Excerpts from a dataset:
* * * *

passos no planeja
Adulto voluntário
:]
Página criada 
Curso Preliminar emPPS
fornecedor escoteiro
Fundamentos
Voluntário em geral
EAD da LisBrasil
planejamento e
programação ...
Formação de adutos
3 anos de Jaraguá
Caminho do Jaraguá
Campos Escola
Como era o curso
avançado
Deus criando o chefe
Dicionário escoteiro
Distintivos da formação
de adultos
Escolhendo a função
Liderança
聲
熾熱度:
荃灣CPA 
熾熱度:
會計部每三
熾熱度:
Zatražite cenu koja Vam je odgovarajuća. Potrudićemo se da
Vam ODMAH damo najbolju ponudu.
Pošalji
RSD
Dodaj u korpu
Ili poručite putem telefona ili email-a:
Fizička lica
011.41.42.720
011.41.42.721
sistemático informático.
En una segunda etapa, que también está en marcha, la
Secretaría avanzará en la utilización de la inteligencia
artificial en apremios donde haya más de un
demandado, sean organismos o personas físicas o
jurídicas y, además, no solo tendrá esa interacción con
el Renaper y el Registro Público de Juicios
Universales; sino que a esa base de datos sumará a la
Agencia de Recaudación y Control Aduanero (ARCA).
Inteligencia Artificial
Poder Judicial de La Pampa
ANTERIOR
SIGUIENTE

* * * *

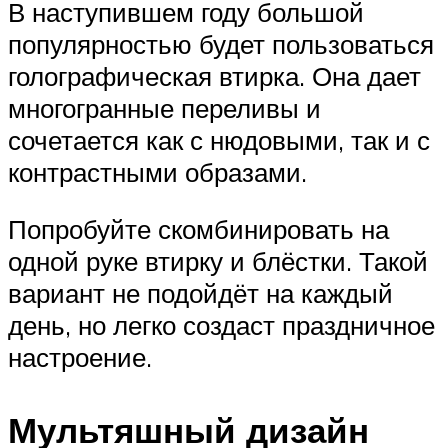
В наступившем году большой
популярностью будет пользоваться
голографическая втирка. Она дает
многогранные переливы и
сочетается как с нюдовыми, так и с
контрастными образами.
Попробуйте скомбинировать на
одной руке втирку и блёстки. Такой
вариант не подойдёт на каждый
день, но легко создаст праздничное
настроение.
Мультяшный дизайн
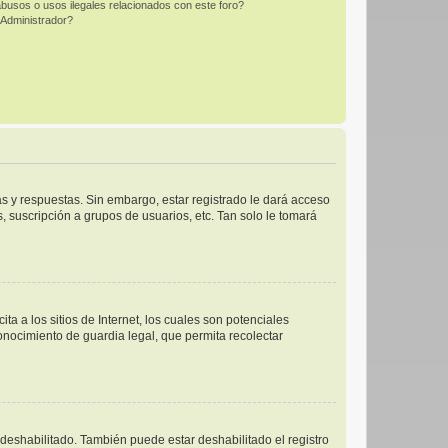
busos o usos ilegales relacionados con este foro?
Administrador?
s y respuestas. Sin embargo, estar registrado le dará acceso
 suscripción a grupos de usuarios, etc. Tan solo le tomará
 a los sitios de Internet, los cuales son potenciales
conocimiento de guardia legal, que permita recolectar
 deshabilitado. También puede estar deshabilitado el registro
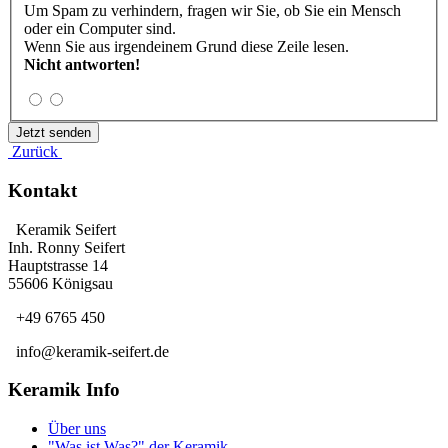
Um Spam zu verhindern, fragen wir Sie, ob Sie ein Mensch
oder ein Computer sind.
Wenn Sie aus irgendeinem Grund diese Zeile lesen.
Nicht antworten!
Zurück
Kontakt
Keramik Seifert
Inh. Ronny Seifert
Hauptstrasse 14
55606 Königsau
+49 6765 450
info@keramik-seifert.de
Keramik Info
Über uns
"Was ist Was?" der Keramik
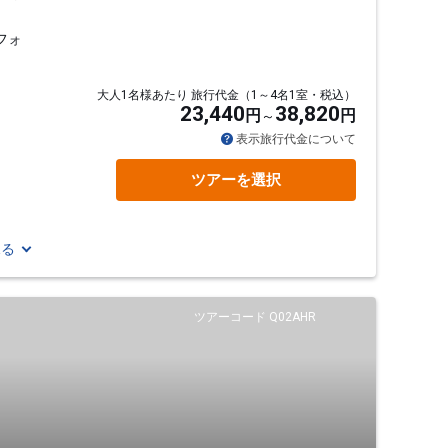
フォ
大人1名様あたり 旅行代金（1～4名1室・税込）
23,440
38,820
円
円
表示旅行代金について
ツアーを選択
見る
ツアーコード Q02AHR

* * * *

Return each line from the data where the string "escoteiro" can be found.

§ Solution to this task:
fornecedor escoteiro
Dicionário escoteiro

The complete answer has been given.